Understanding Vector Space Models

4 minute read

You shall know a word by the company it keeps. - John Firth

We will delve into the concept of Vector Spaces by developing an intuition behind this idea through some simple examples. There are many applications and algorithms that make use of Vector Space models, but this post focuses on the general idea behind vector spaces.

Beginner’s guide to understanding Vector Space Models

So suppose you have two questions. The first one is, where are you heading? And the second one is, where are you from? .These sentences have identical words, except for the last ones. However, they both have a different meaning.

On the other hand, say you have two more questions whose words are completely different but both sentences mean the same thing.

Vector space models will help you identify whether the first pair of questions (or the second pair) are similar in meaning even if they do not share the same words.

They can be used to identify similarity for a question answering, paraphrasing, and summarization.

Vector space models will also allow you to capture dependencies between words.

Example 1: Consider this sentence. You eat cereal from a bowl. Here, you can see that the word cereal and the word bowl are related.

Word relations

Example 2: Now let’s look at this other sentence. You buy something and someone else sells it. So what it’s saying is that someone sells something because someone else buys it. The second half of the sentence is dependent on the first half. With vector space models, you will be able to capture this and many other types of relationships among different sets of words.

Phrase relations

Vector space models are used in information extraction to answer questions in the style of who, what, where, how, and etc., in machine translation and in chatbots programming.
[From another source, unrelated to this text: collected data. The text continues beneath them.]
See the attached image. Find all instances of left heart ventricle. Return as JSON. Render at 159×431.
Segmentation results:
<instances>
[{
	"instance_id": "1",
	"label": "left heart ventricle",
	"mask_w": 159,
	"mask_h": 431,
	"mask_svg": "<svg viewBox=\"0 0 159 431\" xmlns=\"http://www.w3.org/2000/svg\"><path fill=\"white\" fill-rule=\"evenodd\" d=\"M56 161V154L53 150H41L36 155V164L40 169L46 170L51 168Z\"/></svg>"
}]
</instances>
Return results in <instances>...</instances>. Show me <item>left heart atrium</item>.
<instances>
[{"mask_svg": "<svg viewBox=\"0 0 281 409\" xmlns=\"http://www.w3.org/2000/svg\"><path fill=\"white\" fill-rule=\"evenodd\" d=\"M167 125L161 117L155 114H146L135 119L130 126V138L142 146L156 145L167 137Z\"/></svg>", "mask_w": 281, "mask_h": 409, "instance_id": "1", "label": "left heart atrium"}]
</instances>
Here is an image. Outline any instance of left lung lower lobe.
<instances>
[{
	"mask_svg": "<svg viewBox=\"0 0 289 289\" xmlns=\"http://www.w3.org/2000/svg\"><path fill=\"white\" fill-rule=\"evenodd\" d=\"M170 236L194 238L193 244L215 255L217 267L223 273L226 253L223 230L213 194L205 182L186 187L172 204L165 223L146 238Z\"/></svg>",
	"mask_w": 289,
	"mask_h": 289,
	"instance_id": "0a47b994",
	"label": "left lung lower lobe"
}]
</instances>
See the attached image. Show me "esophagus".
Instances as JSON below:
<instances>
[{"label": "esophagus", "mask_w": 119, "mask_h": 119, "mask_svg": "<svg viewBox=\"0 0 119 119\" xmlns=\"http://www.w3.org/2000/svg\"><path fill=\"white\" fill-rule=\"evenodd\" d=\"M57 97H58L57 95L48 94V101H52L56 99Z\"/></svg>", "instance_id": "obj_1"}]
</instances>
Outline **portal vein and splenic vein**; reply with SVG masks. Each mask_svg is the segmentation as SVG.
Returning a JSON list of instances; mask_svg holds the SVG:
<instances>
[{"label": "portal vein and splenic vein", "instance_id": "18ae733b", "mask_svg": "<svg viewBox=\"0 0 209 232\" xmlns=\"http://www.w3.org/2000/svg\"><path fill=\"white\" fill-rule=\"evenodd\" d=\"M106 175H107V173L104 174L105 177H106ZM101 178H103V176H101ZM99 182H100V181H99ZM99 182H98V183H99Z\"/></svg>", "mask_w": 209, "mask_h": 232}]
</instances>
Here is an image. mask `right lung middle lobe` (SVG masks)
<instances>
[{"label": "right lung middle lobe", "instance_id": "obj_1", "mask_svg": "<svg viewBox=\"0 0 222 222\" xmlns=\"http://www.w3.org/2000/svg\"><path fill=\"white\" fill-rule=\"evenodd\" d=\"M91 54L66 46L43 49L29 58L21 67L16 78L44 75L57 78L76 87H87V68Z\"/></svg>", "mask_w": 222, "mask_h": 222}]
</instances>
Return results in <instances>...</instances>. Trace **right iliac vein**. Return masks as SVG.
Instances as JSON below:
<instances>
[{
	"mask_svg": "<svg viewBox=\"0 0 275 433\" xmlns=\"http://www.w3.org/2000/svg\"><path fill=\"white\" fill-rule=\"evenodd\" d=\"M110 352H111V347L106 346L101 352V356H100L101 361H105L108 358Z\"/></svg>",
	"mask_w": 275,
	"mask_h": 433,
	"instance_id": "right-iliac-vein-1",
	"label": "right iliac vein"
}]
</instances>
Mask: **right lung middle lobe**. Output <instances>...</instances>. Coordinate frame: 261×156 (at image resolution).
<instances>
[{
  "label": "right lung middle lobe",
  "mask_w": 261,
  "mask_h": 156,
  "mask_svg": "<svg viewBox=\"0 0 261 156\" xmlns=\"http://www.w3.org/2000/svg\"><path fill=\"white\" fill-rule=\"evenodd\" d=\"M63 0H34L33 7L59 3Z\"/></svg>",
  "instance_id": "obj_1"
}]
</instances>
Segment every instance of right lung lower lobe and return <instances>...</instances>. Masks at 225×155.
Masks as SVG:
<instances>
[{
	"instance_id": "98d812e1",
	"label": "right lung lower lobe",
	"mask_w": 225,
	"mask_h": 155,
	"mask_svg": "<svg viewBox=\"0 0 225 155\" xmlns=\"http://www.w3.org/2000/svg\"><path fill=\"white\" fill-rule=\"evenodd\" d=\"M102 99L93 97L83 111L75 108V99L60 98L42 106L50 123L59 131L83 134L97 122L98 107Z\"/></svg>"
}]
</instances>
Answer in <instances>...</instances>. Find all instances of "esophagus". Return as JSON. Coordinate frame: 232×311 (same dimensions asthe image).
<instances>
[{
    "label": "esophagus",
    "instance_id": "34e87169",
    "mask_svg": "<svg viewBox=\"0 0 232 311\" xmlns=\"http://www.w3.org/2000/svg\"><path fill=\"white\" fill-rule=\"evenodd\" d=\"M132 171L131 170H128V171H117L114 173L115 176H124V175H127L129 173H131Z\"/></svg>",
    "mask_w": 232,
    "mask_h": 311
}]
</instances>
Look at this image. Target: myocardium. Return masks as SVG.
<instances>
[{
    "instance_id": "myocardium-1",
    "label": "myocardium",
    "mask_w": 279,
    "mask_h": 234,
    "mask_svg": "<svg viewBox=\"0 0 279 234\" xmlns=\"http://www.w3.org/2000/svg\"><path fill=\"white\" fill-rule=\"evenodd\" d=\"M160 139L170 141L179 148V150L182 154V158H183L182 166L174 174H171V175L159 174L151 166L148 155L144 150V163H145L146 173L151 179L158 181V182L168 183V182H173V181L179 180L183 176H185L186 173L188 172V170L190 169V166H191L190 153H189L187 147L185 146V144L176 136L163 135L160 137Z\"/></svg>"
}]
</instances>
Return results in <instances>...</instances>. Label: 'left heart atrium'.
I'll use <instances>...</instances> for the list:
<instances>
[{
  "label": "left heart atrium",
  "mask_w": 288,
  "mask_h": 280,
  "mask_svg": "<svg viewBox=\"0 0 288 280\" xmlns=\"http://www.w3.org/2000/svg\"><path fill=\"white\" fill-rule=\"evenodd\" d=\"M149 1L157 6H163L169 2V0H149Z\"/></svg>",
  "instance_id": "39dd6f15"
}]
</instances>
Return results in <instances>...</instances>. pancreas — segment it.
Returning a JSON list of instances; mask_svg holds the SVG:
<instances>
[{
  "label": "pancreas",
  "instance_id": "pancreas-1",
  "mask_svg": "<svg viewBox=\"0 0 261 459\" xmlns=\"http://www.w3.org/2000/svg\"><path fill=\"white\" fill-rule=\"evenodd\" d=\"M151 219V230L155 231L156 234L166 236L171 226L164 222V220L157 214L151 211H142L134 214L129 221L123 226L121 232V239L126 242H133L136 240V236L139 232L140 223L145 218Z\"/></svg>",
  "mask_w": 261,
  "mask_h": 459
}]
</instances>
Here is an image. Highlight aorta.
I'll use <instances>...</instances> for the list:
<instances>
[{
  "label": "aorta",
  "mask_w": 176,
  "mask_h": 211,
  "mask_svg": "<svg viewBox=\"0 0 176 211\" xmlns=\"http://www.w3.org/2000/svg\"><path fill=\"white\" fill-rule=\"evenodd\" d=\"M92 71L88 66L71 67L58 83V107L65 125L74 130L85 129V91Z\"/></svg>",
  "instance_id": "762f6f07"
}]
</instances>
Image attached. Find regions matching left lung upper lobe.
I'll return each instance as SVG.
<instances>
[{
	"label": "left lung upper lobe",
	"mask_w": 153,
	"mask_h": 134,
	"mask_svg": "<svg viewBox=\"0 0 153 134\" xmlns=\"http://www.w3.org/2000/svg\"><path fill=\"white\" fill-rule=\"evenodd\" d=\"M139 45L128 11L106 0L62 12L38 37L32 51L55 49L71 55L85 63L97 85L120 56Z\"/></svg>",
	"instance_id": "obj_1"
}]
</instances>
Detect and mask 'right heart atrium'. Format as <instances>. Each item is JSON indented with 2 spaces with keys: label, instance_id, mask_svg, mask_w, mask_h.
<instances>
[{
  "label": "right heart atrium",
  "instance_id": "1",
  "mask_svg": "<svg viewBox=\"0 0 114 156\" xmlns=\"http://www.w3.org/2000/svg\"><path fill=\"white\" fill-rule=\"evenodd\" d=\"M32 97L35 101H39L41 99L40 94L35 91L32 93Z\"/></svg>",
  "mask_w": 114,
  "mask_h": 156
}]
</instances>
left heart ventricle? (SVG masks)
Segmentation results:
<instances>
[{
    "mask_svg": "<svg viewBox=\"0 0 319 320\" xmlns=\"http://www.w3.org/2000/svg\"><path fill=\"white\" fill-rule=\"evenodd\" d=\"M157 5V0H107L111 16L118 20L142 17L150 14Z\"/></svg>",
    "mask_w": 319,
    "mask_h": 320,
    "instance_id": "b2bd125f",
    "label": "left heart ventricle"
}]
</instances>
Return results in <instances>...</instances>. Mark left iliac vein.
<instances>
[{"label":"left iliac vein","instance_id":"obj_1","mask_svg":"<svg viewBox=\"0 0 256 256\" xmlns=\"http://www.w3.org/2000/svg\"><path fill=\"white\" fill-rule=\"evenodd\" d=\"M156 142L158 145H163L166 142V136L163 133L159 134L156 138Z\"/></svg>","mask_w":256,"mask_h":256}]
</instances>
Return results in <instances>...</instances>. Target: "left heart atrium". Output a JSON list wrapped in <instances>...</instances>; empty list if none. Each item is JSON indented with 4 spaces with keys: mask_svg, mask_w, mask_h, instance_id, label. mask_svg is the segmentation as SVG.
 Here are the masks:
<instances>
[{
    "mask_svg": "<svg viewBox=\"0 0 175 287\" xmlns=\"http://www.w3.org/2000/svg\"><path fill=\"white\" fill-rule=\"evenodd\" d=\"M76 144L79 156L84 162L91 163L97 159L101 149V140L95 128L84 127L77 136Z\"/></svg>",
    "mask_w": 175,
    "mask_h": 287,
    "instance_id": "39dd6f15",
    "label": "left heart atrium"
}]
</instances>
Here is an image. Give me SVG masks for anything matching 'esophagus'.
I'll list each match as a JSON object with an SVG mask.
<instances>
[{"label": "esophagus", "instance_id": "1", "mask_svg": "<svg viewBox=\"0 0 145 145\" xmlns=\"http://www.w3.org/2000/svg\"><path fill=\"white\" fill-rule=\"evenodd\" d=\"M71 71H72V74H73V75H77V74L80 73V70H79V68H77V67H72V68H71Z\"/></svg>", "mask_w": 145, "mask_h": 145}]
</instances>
Essence of Vector Space Models: When using vector space models, the way these representations are made is by identifying the context around each word in the text, and this captures the relative meaning.

To recap, vector space models allow you to represent words and documents as vectors. This captures the relative meaning.

Co-occurrence matrices

We can construct our vectors based off a co-occurrence matrix. Specifically, depending on the task we are trying to solve, we can have several possible designs. We will also see how we can encode a word or a document as a vector. To get a vector space model using a word by word design, we’ll make a co-occurrence matrix and extract vector representations for the words in our corpus.

Similarly, we can get a Vector Space Model using a word by document design.

Finally, we’ll see how in a vector space we can find relationships between words and vectors, also known as their similarity.

The co-occurrence of two different words is the number of times that they appear in your corpus together within a certain word distance k.

Word-by-word design

For instance, suppose that your corpus has the following two sentences.

The row of the co-occurrence matrix corresponding to the word data with a k value equal to two would be populated with the above values.

For the column corresponding to the word simple, you’d get a value equal to two. Because data and simple co-occur in the first sentence within a distance of one word, and in the second sentence within a distance of two words.

The row of the co-occurrence matrix corresponding to the word data would look like this if you consider the co-occurrence with the words simple, raw, like, and I. In this case, the vector representation of the word data would be equal to 2, 1, 1, 0.

What is n here?: With a word by word design, you can get a representation with n entries, with n between one and the size of your entire vocabulary.

Word-by-Document design

For a word by document design, the process is quite similar. In this case, you’ll count the times that words from your vocabulary appear in documents that belong to specific categories.

For instance, you could have a corpus consisting of documents between different topics like entertainment, economy, and machine learning. Here, you’d have to count the number of times that your words appear on the document that belong to each of the three categories.

In this example, suppose that the word data appears 500 times in documents from your corpus related to entertainment, 6,620 times in economy documents, and 9,320 in documents related to machine learning. The word film appears in each document’s category 7,000, 4,000, and 1,000 times respectively.

Once you’ve constructed the representations for multiple sets of documents or words, you’ll get your vector space.

Vector spaces

Let’s take the matrix from the last example. Here, you could take a representation for the words data and film from the rows of the table. However, we can also take the representation for every category of documents by looking at the columns. So the vector space will have two dimensions.

If the number of times that the words data and film appear on the type of document is plotted on 2-D plane, we get the vector representation for the categories: entertainment, economy and ML.

Note that in this space, it is easy to see that the economy and machine learning documents are much more similar than they are to the entertainment category.

In my next post, we’ll make comparisons between vector representations using the cosine similarity and the Euclidean distance in order to get the angle and distance between them.


  • So far, you’ve seen how to get vector spaces by two different designs, word by word and word by document, by either counting the co-occurrence of words or the co-occurrence of words in the document’s corpora.
  • I also showed you that in vector spaces, you can determine relationships between types of documents like similarity.